Design X Development partnership that streamlined our sign on process to accommodate and guide any user to their destination
team

Adam Dehnel Product Architecture

Dorothy Toth User Experience Design

client

BI Worldwide

date

Q2–Q3 2025

timeframe

6 Months

handheld device aside a laptop both displaying the Welcome screen sign on page for the Elevate platform infront of an orange collage background
challenge

The initial task was to add a path in the existing system that would allow former single-sign on (SSO) employees access to their accounts. These SSO users were never required to create a password, so a method to identify them without authentication from our initial screen did not exist.

solution

While solving for our original challenge, we ended up creating a single path that guides any and all users through successive checkpoints, beginning with one piece of identification, and pausing only when information is needed to continue.

The Door for Our Users

surrounding buildings and trees flanking full view of colorful temple in Tamil Nadu, India during bright sunset
This temple in Tamil Nadu, India looks like a beautiful dreamworld I'd like to visit one day.

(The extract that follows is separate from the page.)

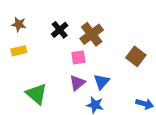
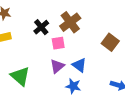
black cross: (60, 30) -> (41, 27), moved
blue triangle: (102, 82) -> (79, 65), turned -35

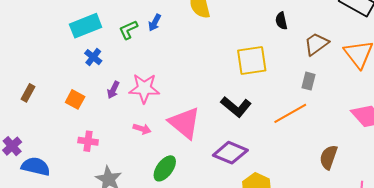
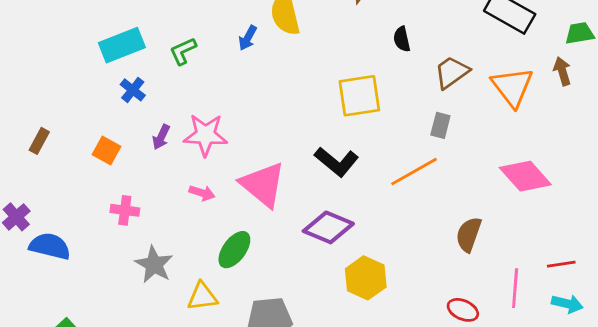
blue arrow: (155, 23) -> (248, 38), moved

Kadhavu, meaning door in Tamil, is the name of the sign on, or session initialization, process on our platform. Since we have a team in Tamil Nadu, India that created our first release, Kadhavu is the name we use to represent this entry point to our product.

Because we have several different sign in methods, company configurations, and user situations, Kadhavu manages password bypass options, access to multiple Marketplaces, and all onboarding considerations (username recovery, password expiration, recovery email, contact preferences, etc.).

Assessing the Existing System

As I dug into the existing experience and began thinking about solutions, the system seemed to be a patchwork of flows, pieced together without consideration of the overall process or user’s experience.

Preliminary ideas felt like they were adding complication and user confusion:

  • Add a “former employee” link? The tone felt exclusive and out of place, especially if a current employee entered accidentally…
  • Create an off-shoot experience? This added tech debt to be maintained separately from everything else…
  • Leverage user attributes? How, in the existing system?…
copper, alloy, and corrugated pipes entangled in a tight, intricate system of various directions and orientations
Get the wrenches out?

Gaining Perspective, Pivoting…

Bouncing these ideas off of our Product Architect, we quickly questioned if any addition was worth the effort—not only from an experience perspective, but from a development perspective as well.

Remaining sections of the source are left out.